From the data below, return the exact lines starting at the line containing "Ligne Numérique (la" and ending at the line containing "sera un événement majeur", both included, and nothing else.

■ INPUT RECORDS:
"""
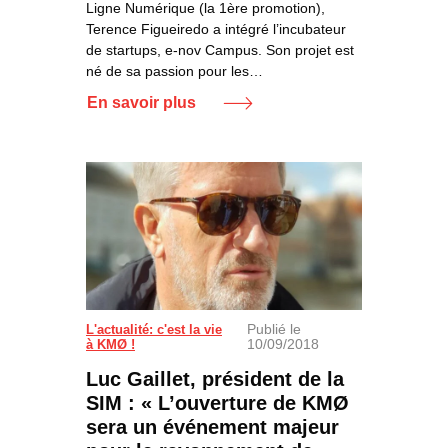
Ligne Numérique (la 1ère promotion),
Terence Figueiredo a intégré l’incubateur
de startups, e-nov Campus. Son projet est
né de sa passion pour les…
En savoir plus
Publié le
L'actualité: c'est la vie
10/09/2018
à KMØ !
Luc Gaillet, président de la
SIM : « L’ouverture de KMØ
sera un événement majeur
"""
"""
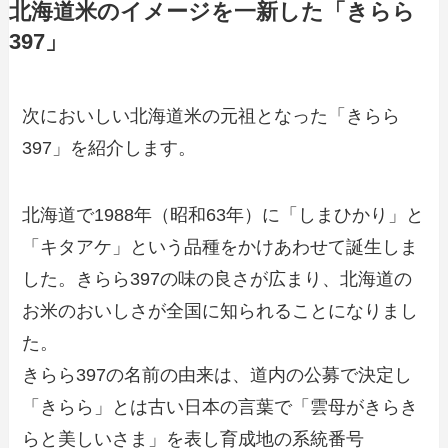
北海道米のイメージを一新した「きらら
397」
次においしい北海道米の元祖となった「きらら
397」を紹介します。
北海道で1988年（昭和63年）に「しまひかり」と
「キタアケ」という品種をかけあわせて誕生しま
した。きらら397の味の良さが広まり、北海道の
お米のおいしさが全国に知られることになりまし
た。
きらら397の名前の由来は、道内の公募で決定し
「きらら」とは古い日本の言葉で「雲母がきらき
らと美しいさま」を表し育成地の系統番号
"""
"""
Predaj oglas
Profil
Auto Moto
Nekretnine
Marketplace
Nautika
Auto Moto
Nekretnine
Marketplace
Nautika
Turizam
"""
■ TASK RESPONSE:
Ligne Numérique (la 1ère promotion),
Terence Figueiredo a intégré l’incubateur
de startups, e-nov Campus. Son projet est
né de sa passion pour les…
En savoir plus
Publié le
L'actualité: c'est la vie
10/09/2018
à KMØ !
Luc Gaillet, président de la
SIM : « L’ouverture de KMØ
sera un événement majeur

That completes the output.